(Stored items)
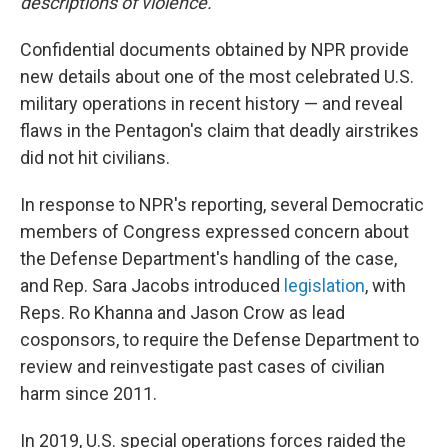
descriptions of violence.
Confidential documents obtained by NPR provide
new details about one of the most celebrated U.S.
military operations in recent history — and reveal
flaws in the Pentagon's claim that deadly airstrikes
did not hit civilians.
In response to NPR's reporting, several Democratic
members of Congress expressed concern about
the Defense Department's handling of the case,
and Rep. Sara Jacobs introduced
legislation
, with
Reps. Ro Khanna and Jason Crow as lead
cosponsors, to require the Defense Department to
review and reinvestigate past cases of civilian
harm since 2011.
In 2019, U.S. special operations forces raided the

## Instructions for the task
Nothing but an exact copy of the data above, minus its pictures, should appear in the response.

## Response to this task
descriptions of violence.
Confidential documents obtained by NPR provide
new details about one of the most celebrated U.S.
military operations in recent history — and reveal
flaws in the Pentagon's claim that deadly airstrikes
did not hit civilians.
In response to NPR's reporting, several Democratic
members of Congress expressed concern about
the Defense Department's handling of the case,
and Rep. Sara Jacobs introduced
legislation
, with
Reps. Ro Khanna and Jason Crow as lead
cosponsors, to require the Defense Department to
review and reinvestigate past cases of civilian
harm since 2011.
In 2019, U.S. special operations forces raided the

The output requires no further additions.